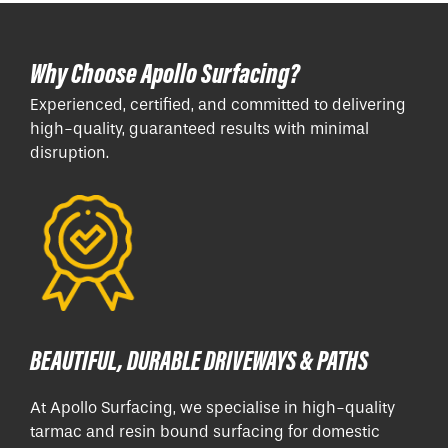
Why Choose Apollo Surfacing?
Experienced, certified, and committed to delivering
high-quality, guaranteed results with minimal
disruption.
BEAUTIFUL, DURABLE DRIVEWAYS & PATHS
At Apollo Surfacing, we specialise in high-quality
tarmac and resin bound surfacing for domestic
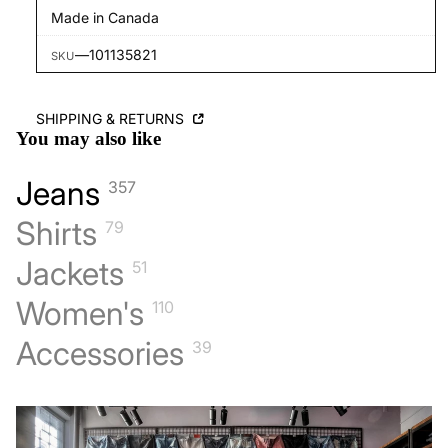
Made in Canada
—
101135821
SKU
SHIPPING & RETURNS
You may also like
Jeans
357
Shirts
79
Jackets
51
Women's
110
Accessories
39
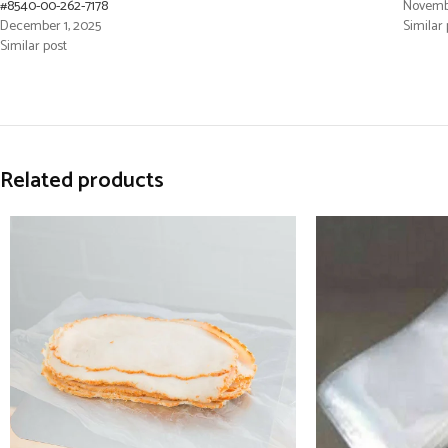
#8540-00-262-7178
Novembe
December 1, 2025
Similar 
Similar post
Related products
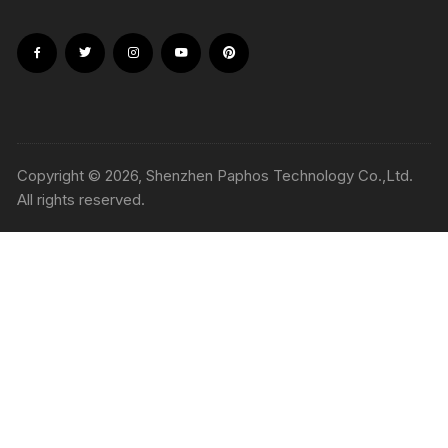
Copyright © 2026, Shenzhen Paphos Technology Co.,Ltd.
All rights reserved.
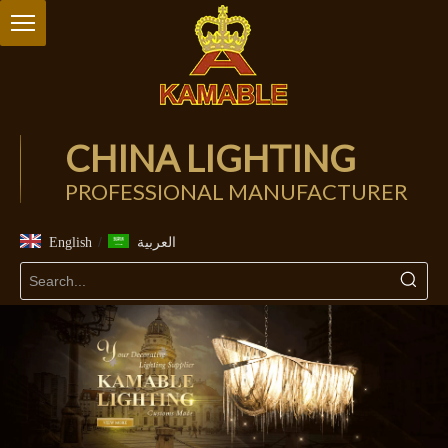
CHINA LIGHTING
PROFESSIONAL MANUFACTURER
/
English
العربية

═══

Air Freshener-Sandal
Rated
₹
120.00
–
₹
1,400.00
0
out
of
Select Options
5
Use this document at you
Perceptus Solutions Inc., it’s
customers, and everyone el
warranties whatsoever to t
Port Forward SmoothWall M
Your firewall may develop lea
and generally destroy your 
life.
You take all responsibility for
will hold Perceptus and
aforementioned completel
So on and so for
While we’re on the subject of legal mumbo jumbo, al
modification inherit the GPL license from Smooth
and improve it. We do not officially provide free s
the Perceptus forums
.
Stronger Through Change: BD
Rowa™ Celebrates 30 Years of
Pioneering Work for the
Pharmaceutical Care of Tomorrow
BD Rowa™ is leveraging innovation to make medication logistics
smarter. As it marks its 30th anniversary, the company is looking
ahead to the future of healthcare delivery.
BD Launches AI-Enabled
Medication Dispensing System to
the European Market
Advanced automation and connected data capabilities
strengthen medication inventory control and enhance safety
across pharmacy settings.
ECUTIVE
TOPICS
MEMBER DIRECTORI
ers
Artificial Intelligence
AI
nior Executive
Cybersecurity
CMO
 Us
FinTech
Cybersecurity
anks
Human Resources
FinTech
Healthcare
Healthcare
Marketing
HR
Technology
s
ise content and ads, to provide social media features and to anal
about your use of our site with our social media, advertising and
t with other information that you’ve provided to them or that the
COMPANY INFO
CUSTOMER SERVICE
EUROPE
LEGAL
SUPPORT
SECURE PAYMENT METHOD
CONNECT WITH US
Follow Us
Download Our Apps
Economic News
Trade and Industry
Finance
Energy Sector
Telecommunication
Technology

═══

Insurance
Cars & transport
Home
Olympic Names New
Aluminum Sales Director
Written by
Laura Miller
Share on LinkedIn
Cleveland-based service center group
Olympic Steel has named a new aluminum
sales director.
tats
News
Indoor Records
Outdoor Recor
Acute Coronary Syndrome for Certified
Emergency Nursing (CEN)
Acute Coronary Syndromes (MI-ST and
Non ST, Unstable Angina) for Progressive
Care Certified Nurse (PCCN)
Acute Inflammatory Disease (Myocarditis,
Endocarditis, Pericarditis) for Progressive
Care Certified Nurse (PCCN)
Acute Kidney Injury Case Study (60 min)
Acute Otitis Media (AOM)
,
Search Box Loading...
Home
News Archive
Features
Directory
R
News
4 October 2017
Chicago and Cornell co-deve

═══

> **Your task**
Scan the material above for the string "News" and report each line where you find it.

> **Exercise response**
Economic News
News
News Archive
News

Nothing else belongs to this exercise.